Paulo Cezar Goulart foi um dos pioneiros em registros literários sobre o tema no país

Figurinhas com artistas de cinema faziam sucesso
Figurinhas com artistas de cinema faziam sucesso Foto: Reprodução

A história das figurinhas foi o tema da pesquisa de mestrado do paulista Paulo Cezar Goulart. Aos 57 anos e hoje à frente de uma editora na cidade de Vargem Grande Paulista, ele ainda lembra de detalhes do trabalho que realizou entre 1981 e 1989, na Escola de Comunicações da Universidade de São Paulo.
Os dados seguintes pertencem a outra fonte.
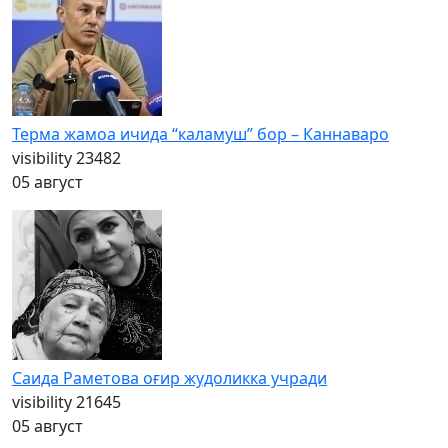
Терма жамоа ичида “каламуш” бор – Каннаваро
visibility
23482
05 август
Саида Раметова оғир жудоликка учради
visibility
21645
05 август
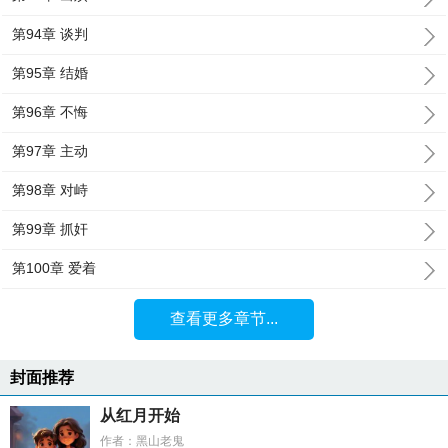
第94章 谈判
第95章 结婚
第96章 不悔
第97章 主动
第98章 对峙
第99章 抓奸
第100章 爱着
查看更多章节...
封面推荐
从红月开始
作者：黑山老鬼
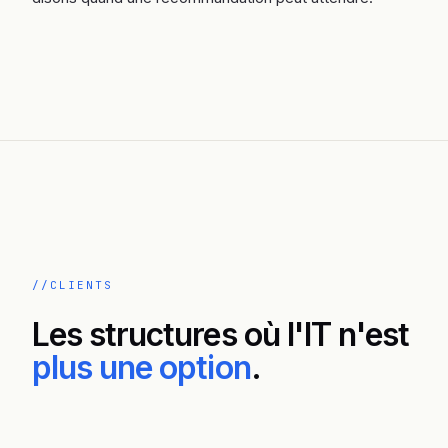
CLIENTS
Les structures où l'IT n'est
plus une option
.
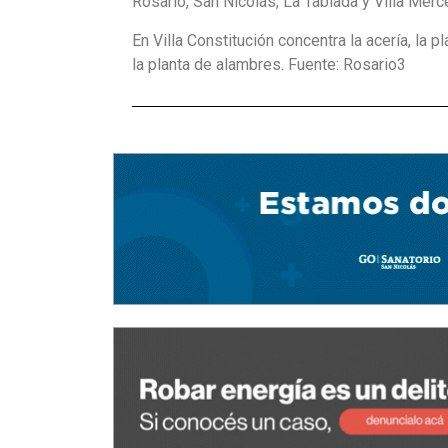
Rosario, San Nicolás, La Tablada y Villa Merc
En Villa Constitución concentra la acería, la 
la planta de alambres. Fuente: Rosario3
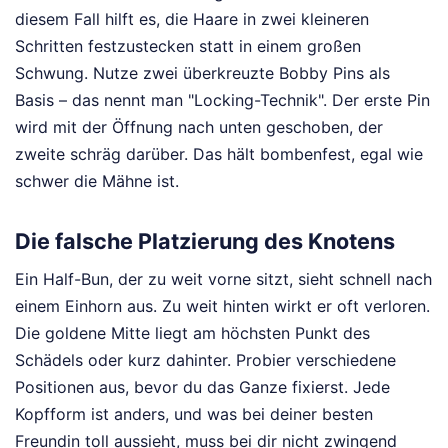
diesem Fall hilft es, die Haare in zwei kleineren
Schritten festzustecken statt in einem großen
Schwung. Nutze zwei überkreuzte Bobby Pins als
Basis – das nennt man "Locking-Technik". Der erste Pin
wird mit der Öffnung nach unten geschoben, der
zweite schräg darüber. Das hält bombenfest, egal wie
schwer die Mähne ist.
Die falsche Platzierung des Knotens
Ein Half-Bun, der zu weit vorne sitzt, sieht schnell nach
einem Einhorn aus. Zu weit hinten wirkt er oft verloren.
Die goldene Mitte liegt am höchsten Punkt des
Schädels oder kurz dahinter. Probier verschiedene
Positionen aus, bevor du das Ganze fixierst. Jede
Kopfform ist anders, und was bei deiner besten
Freundin toll aussieht, muss bei dir nicht zwingend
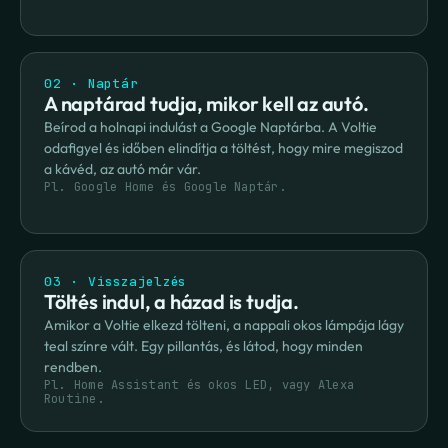
02 · Naptár
A naptárad tudja, mikor kell az autó.
Beírod a holnapi indulást a Google Naptárba. A Voltie 
odafigyel és időben elindítja a töltést, hogy mire megiszod 
a kávéd, az autó már vár.
Pl. Google Home és Google Naptár.
03 · Visszajelzés
Töltés indul, a házad is tudja.
Amikor a Voltie elkezd tölteni, a nappali okos lámpája lágy 
teal színre vált. Egy pillantás, és látod, hogy minden 
rendben.
Pl. Home Assistant és okos LED, vagy Alexa 
Routine.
Depois de falar com colecionadores, fazer pesquisas no Arquivo Nacional, colher depoimentos de antigos fabricantes, Goulart se orgulha de dizer que foi um dos pioneiros em registros literários sobre o tema no Brasil.
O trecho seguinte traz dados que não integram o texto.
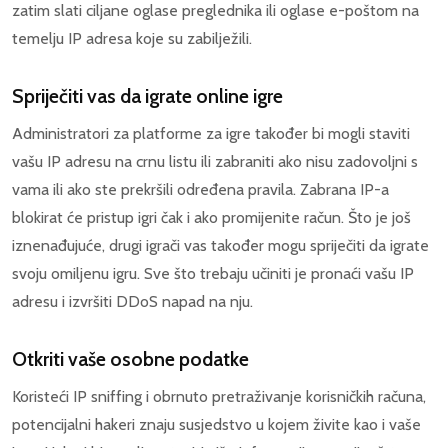
zatim slati ciljane oglase preglednika ili oglase e-poštom na
temelju IP adresa koje su zabilježili.
Spriječiti vas da igrate online igre
Administratori za platforme za igre također bi mogli staviti
vašu IP adresu na crnu listu ili zabraniti ako nisu zadovoljni s
vama ili ako ste prekršili određena pravila. Zabrana IP-a
blokirat će pristup igri čak i ako promijenite račun. Što je još
iznenađujuće, drugi igrači vas također mogu spriječiti da igrate
svoju omiljenu igru. Sve što trebaju učiniti je pronaći vašu IP
adresu i izvršiti DDoS napad na nju.
Otkriti vaše osobne podatke
Koristeći IP sniffing i obrnuto pretraživanje korisničkih računa,
potencijalni hakeri znaju susjedstvo u kojem živite kao i vaše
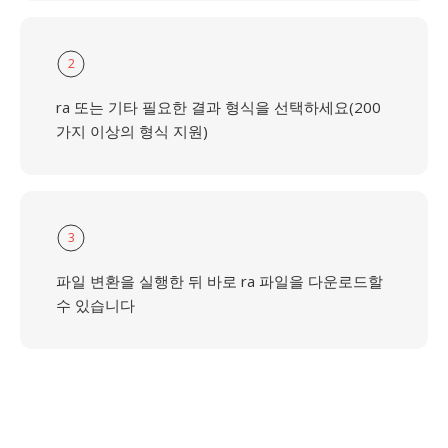
2
ra 또는 기타 필요한 결과 형식을 선택하세요(200
가지 이상의 형식 지원)
3
파일 변환을 실행한 뒤 바로 ra 파일을 다운로드할
수 있습니다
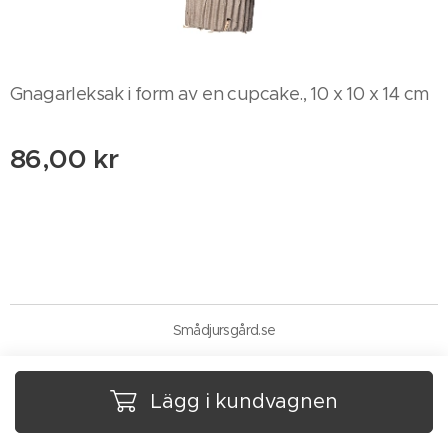
Gnagarleksak i form av en cupcake., 10 x 10 x 14 cm
86,00
kr
Smådjursgård.se
Lägg i kundvagnen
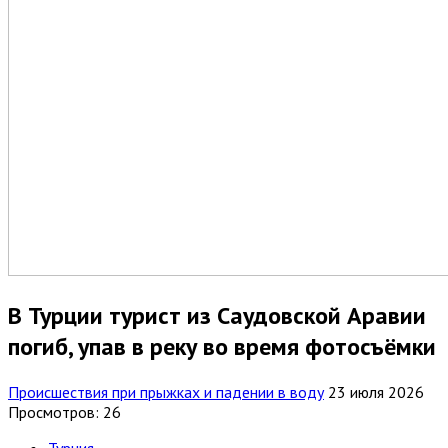
В Турции турист из Саудовской Аравии
погиб, упав в реку во время фотосъёмки
Происшествия при прыжках и падении в воду
23 июля 2026
Просмотров: 26
Турция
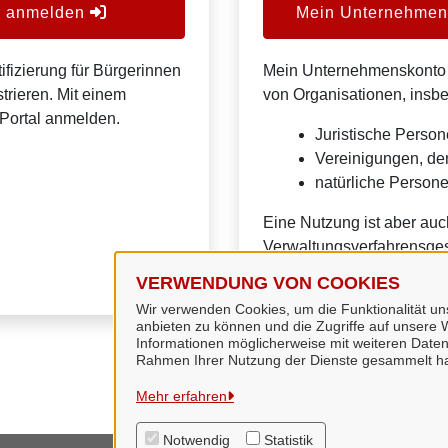
er anmelden
Mein Unternehmens
ifizierung für Bürgerinnen
Mein Unternehmenskonto is
trieren. Mit einem
von Organisationen, insb
Portal anmelden.
Juristische Person
Vereinigungen, de
natürliche Personen
Eine Nutzung ist aber auc
Verwaltungsverfahrensges
VERWENDUNG VON COOKIES
Wir verwenden Cookies, um die Funktionalität uns
anbieten zu können und die Zugriffe auf unsere W
Informationen möglicherweise mit weiteren Daten
Rahmen Ihrer Nutzung der Dienste gesammelt h
Mehr erfahren
Notwendig
Statistik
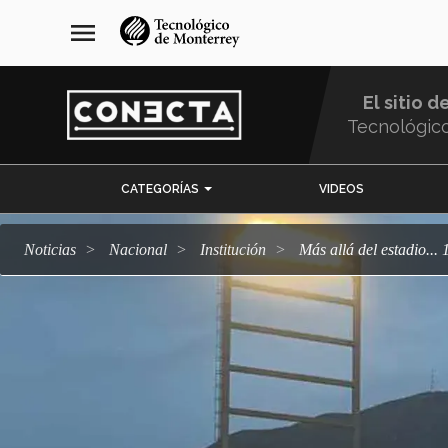
Pasar
navegación
menu
al
principal
contenido
principal
El sitio d
Tecnológic
Menu
CATEGORÍAS
VIDEOS
Comunidad
Noticias
Nacional
Institución
Más allá del estadio..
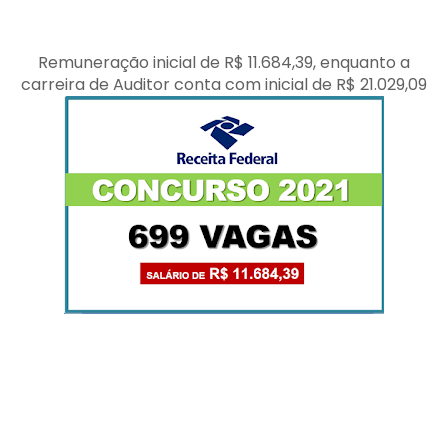
Remuneração inicial de R$ 11.684,39, enquanto a
carreira de Auditor conta com inicial de R$ 21.029,09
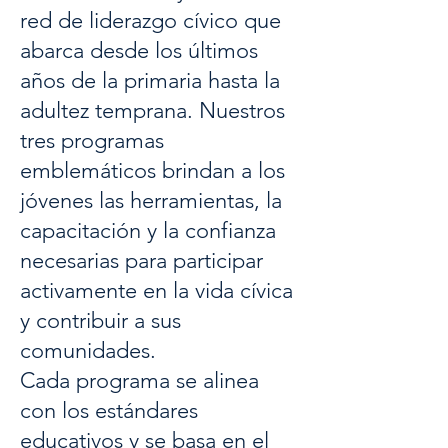
red de liderazgo cívico que
abarca desde los últimos
años de la primaria hasta la
adultez temprana. Nuestros
tres programas
emblemáticos brindan a los
jóvenes las herramientas, la
capacitación y la confianza
necesarias para participar
activamente en la vida cívica
y contribuir a sus
comunidades.
Cada programa se alinea
con los estándares
educativos y se basa en el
Os primeiros registros de figurinhas são da Europa, por volta de 1870. Assim como no Velho Continente, elas surgiram no Brasil distribuídas em maços de cigarro, mas 20 anos mais tarde. Faziam parte de uma estratégia de marketing de uma indústria em processo de consolidação, que tentava se firmar no mercado.

As figurinhas se adaptavam bem à embalagem dos cigarros e criavam uma expectativa em relação ao produto. Os temas eram personalidades de política, literatura, ciências, cinema, circo e cabaré.

 Confira a galeria de foto de figurinhas históricas 

Trajetória das figurinhas

? Entre 1895 e 1910, as figurinhas se consolidam como as precursoras das promoções do tipo achou ganhou, com o lançamento da Vale Para Brindes, que podia ser trocada por vários pequenos presentinhos.

? Entre 1920 e 1940 foi a vez das figurinhas que vinham em balas. A temática passou a ser personagens especialmente criados, como o Pequeno Polegar e Rádio Patrulha, em cenas do cotidiano. É nesta fase que começam a surgir as figurinhas de jogadores de futebol, em 1922, nas balas Americanas.

? Em 1926 foi lançada uma das coleções que duraram mais tempo no Brasil. As figurinhas que vinham dentro dos sabonetes Eucalol foram lançadas em mais de 300 séries, cada uma com 6 a 12 figurinhas, até 1957.

? As figurinhas eram colecionadas em pequenas caixinhas ou na própria carteira. Foi só em 1934 que o primeiro álbum foi lançado: das balas A Hollandeza.

? Outra bem-sucedida empreitada foram as Balas Futebol, que a partir de 1937 inovaram dando prêmios para quem completasse os álbuns.

? Na década de 1950, a figurinha deixa de ser um brinde e passa a ser vendida. Os álbuns ficam maiores, e as editoras oferecem a possibilidade de vender até 10 figurinhas para quem não conseguisse completar uma coleção.

? A editora Abril promoveu outra inovação importante ao lançar as primeiras figurinhas adesivas, em 1979, com a coleção Amar É. Também foi a primeira coleção com temática de ilustração e voltadas especificamente para o público infantil feminino. As figurinhas Amar É se tornaram ponto de partida para outros produtos, como cadernos, agendas e bolsas.

:: Curiosidades

? O primeiro álbum de que se tem notícia no Brasil, 60 Bandeirinhas, é de 1906 ou 1908. A data não é considerada pontapé inicial dos álbuns porque não houve continuidade, com espaço de cerca de 30 anos entre o primeiro e o segundo exemplares.

? Dentre as famosas “figurinhas difíceis”, a mais conhecida é a Clasel do Ar, do álbum das Balas Hollandeza.

? Quando os álbuns completos passaram a render brindes, não era raro que uma ou duas figurinhas específicas sumissem do mercado. Um certo empresário teve de imprimir alguns exemplares às pressas como forma de provar para o juiz que a figurinha existia e que não haveria má-fé da empresa.

? O então presidente Jânio Quadros proibiu, em 1961, a produção de figurinhas associadas à distribuição de brindes.